Derek Fedak, PhD Student
Derek is from St. Louis, MO and pursuing his Ph.D in Ecology. His research focuses on wildlife conservation, human-wildlife conflict mitigation, and habitat connectivity using a combination of fieldwork, remote sensing, GIS, and camera trap analyses. He is currently assessing how long-term land use/land cover changes and rewilding efforts are impacting the Greater Kruger National Park landscape to forecast potential scenarios to aid with management decisions. He received his B.S. in Biology from Boston College and M.S. from Duke University, where he studied tropical mangrove forests. Derek has conducted international fieldwork in Costa Rica, Mozambique, and South Africa and spent several years leading fieldwork throughout the northern range of Yellowstone, where he researched the impact that wolf reintroduction is having on riparian systems. He also researched stream restoration and willow survival in Rocky Mountain National Park. Derek spent several years in education teaching Biology, Geography, and Environmental Sciences in CO and WY before returning for his Ph.D. When not in the office, Derek likes to spend time hiking, biking, and SUP/kayaking with his daughter. He is also an avid trail runner that races over any mountain he can find.

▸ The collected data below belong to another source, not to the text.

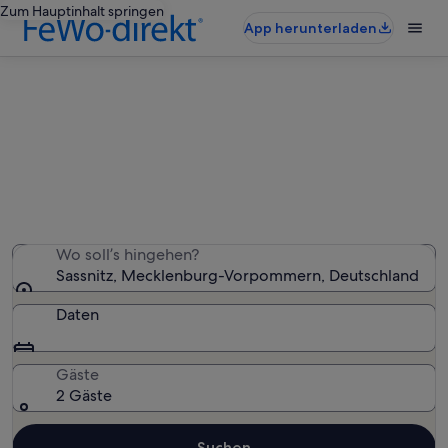
Zum Hauptinhalt springen
App herunterladen
Sassnitz: Ferienunterkünfte am
Meer
Wir haben 2.576 Ferienunterkünfte am Meer gefunden
– gib deinen Reisezeitraum ein, um die Verfügbarkeit zu
prüfen
Wo soll’s hingehen?
Sassnitz, Mecklenburg-Vorpommern, Deutschland
Daten
Gäste
2 Gäste
Suchen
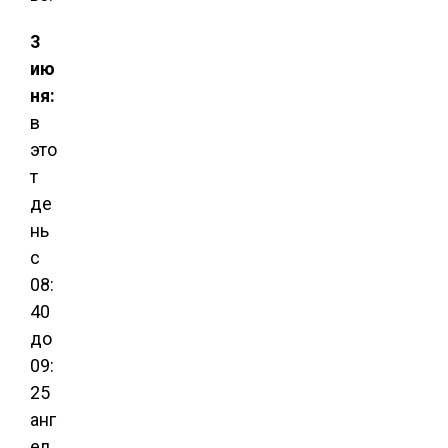
3
ию
ня:
в
это
т
де
нь
с
08:
40
до
09:
25
анг
ел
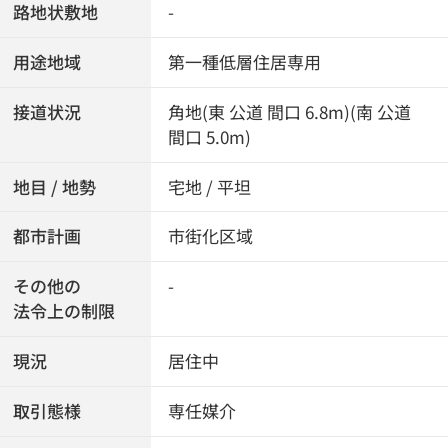
路地状敷地
-
用途地域
第一種低層住居専用
接道状況
角地(東 公道 間口 6.8m)(南 公道
間口 5.0m)
地目 / 地勢
宅地 / 平坦
都市計画
市街化区域
その他の
-
法令上の制限
現況
居住中
取引態様
専任媒介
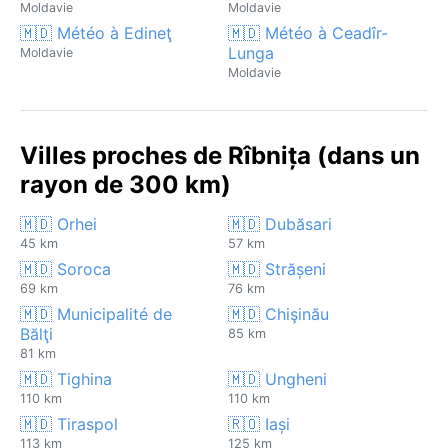
Moldavie
Moldavie
🇲🇩 Météo à Edineţ
🇲🇩 Météo à Ceadîr-
Lunga
Moldavie
Moldavie
Villes proches de Rîbnița (dans un
rayon de 300 km)
🇲🇩 Orhei
🇲🇩 Dubăsari
45 km
57 km
🇲🇩 Soroca
🇲🇩 Strășeni
69 km
76 km
🇲🇩 Municipalité de
🇲🇩 Chişinău
Bălţi
85 km
81 km
🇲🇩 Tighina
🇲🇩 Ungheni
110 km
110 km
🇲🇩 Tiraspol
🇷🇴 Iași
113 km
125 km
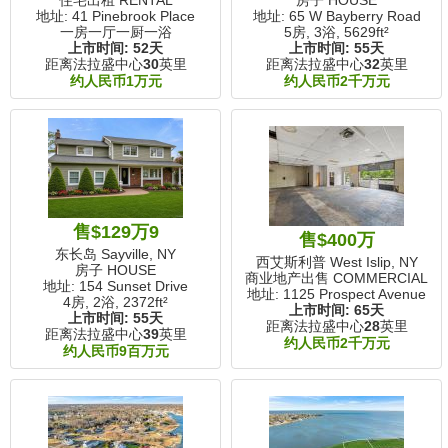
地址: 41 Pinebrook Place
地址: 65 W Bayberry Road
一房一厅一厨一浴
5房, 3浴,
5629ft²
上市时间:
52天
上市时间:
55天
距离法拉盛中心
30
英里
距离法拉盛中心
32
英里
约人民币1万元
约人民币2千万元
售$129万9
售$400万
东长岛 Sayville, NY
西艾斯利普 West Islip, NY
房子 HOUSE
商业地产出售 COMMERCIAL
地址: 154 Sunset Drive
地址: 1125 Prospect Avenue
4房, 2浴,
2372ft²
上市时间:
65天
上市时间:
55天
距离法拉盛中心
28
英里
距离法拉盛中心
39
英里
约人民币2千万元
约人民币9百万元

Orion Cardenas-Ritzert, MS Student
Orion is from Homedale, ID, and is pursuing a Masters in Ecosystem Sustainability at Colorado State University. His research interests lie in addressing human-driven environmental and sustainability issues in urban environments and understanding the implications they have on the well-being of humans, peri-urban and urban ecosystems. He is also passionate about advocating for environmental justice and incorporates it into his work whenever possible. His favored approach for addressing these issues is through the utilization of remote sensing and spatial analysis techniques. Orion received his B.S. in Ecology and Conservation Biology, as well as certificates in GIS and Remote Sensing from the University of Idaho. His senior thesis examined the relationship between urbanization and land surface temperatures in Ada County, Idaho, as well as the potential impacts of increased land surface temperatures on socially vulnerable populations using a remote sensing-based approach. Orion’s master’s thesis work will contribute to a NASA project assessing urbanization patterns and the tradeoffs among social and ecosystem services associated with urbanization-driven Land Cover and Land Use Change in Africa.
Eric Jensen, MS Student – Graduated Fall 2020
Thesis Title: Leveraging the Landsat archive to characterize plant species diversity and post-fire recovery in Great Basin shrublands.
Jillian LaRoe, MS Student – Graduated Summer 2020
Thesis Title: Characterizing distributions and drivers of emergent aquatic vegetation in Minnesota.